I'm developing a small pet project on Google App Engine and I would like to keep the source code under source control using github; this will allow a friend of mine to checkout and modify the sources.
I just have a PetProject
directory with all the sources and the Google App Engine development server pointing to that directory.
Is it correct to create a repo directly from PetProject directory or is it preferable to create a second directory mirroring the develop PetProject
directory?
In the latter case, anytime my friend will release something new, I would need to pull fetch from Git copying the modified files to the develop PetProject
directory.
If I decide to keep the repo inside the develop directory, skipping .git
on Gae yaml is enough?
What are the best practices here?
You can create a git repo directly within your current PetProject directory.

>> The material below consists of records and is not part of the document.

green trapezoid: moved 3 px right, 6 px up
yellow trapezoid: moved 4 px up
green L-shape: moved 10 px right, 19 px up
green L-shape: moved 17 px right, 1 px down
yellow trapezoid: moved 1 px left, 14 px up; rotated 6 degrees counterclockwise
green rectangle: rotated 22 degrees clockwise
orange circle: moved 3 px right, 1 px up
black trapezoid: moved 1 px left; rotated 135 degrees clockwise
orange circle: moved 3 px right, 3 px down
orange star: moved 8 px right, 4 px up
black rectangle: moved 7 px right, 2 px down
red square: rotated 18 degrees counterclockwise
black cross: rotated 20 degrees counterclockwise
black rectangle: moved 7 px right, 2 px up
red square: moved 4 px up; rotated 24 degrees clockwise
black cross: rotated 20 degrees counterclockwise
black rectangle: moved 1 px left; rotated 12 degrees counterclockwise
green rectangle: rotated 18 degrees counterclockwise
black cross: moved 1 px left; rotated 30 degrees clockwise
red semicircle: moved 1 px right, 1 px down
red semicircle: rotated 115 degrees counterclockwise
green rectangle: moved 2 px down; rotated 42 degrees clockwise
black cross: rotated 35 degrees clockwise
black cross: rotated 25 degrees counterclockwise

One trick would be to clone your new (and empty) GitHub repo in a local directory, and then copy the
.git
subdirectory in your PetProject directory.That way, you have a Git repo already connected to a remote GitHub upstream repo.
Modify your .gitignore file to exclude what you dont 'want to publish.
git add -A
and thengit commit -m "first commit"
And then push to your GitHub repo.Note: instead of pulling from your git repo (which means merging immediately whatever has been pushed on the same branch), you might want to fetch first, and then check what you could merge.
As Nick Johnson comments though, GitHub has a clear process to setup a remote.